An Iraqi soldier inspects the site of a suicide car bomb attack in Debis, west of Kirkuk March 11, 2013. (R)

An Iraqi soldier inspects the site of a suicide car bomb attack in Debis, west of Kirkuk March 11, 2013. (R)

Amman, Asharq Al-Awsat—The Iraqi wing of Al-Qaeda terrorist organization has claimed responsibility for last week’s killing of 48 Syrian soldiers and nine Iraqi guards in west Iraq.

The soldiers, who were wounded and received treatment in Iraq, were being transported through the western province of Anbar on their way back to Syria when the attack took place on March 4, according to the Iraqi defense ministry.

“Military detachments succeeded in annihilating an entire column of the Safavid army,” al Qaeda’s Iraqi wing, Islamic State of Iraq, said in a statement posted online, referring to the dynasty that ruled Shi’ite Iran from the 16th to 18th centuries. Tehran is Assad’s closest regional ally.
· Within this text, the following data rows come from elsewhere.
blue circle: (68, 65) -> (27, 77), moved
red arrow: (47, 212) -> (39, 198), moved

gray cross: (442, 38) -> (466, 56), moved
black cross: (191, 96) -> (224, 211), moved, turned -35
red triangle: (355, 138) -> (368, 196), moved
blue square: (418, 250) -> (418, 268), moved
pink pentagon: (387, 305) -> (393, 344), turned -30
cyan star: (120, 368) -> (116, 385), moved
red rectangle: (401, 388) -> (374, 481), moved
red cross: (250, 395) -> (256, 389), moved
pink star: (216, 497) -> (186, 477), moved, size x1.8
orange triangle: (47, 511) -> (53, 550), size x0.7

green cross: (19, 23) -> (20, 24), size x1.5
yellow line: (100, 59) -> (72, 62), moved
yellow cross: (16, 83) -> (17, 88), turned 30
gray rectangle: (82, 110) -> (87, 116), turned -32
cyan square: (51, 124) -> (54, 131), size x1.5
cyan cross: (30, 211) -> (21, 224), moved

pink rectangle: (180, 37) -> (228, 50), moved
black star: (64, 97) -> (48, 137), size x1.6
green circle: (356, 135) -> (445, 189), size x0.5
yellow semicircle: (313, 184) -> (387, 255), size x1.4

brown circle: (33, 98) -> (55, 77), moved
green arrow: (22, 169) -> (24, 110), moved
“The lions of the desert and the men entrusted with difficult missions laid ambushes on the road leading to the crossing,” it said.
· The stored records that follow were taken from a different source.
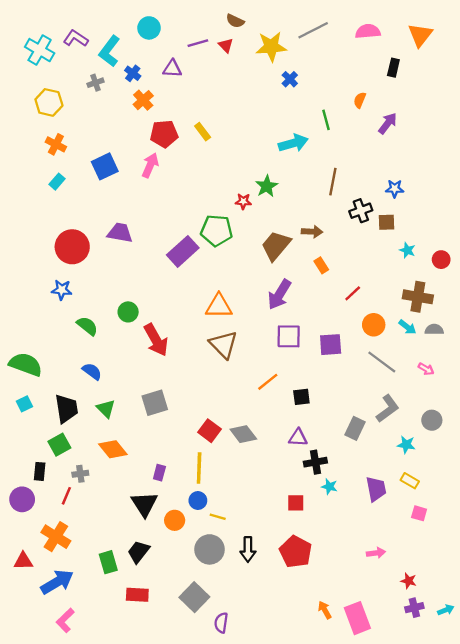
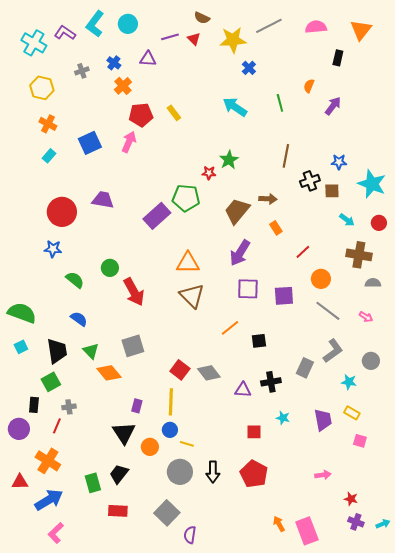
cyan L-shape: (109, 51) -> (95, 24), moved
cyan arrow: (293, 143) -> (235, 107), moved, turned -130
cyan star: (407, 250) -> (372, 184), moved, size x2.0
cyan arrow: (407, 327) -> (347, 220), moved
purple triangle: (298, 438) -> (243, 390), moved
orange diamond: (113, 449) -> (109, 373), moved
black cross: (315, 462) -> (271, 382), moved
purple cross: (414, 608) -> (356, 522), turned 35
The group said the presence of the Syrians in Iraq showed the Baghdad government’s “firm co-operation” with Assad. The Syrian leader’s Alawite faith is an offshoot of Shi’ite Islam.
Iraq’s Defence Ministry has blamed the attack, which also killed nine Iraqi soldiers, on Syrian armed groups it said had infiltrated the country.

In a related development, a suicide attacker drove his explosives-laden car on Monday into a police station in northern Iraq, killing five people, while attacks elsewhere in the country killed six more Iraqis, officials said.

No one immediately claimed responsibility for the attacks but suicide bombings and well-coordinate assassinations are a hallmark of al-Qaeda’s Iraq branch.

Violence has ebbed across Iraq since the peak of the fighting in the last decade, but deadly bombings and shootings still occur almost daily.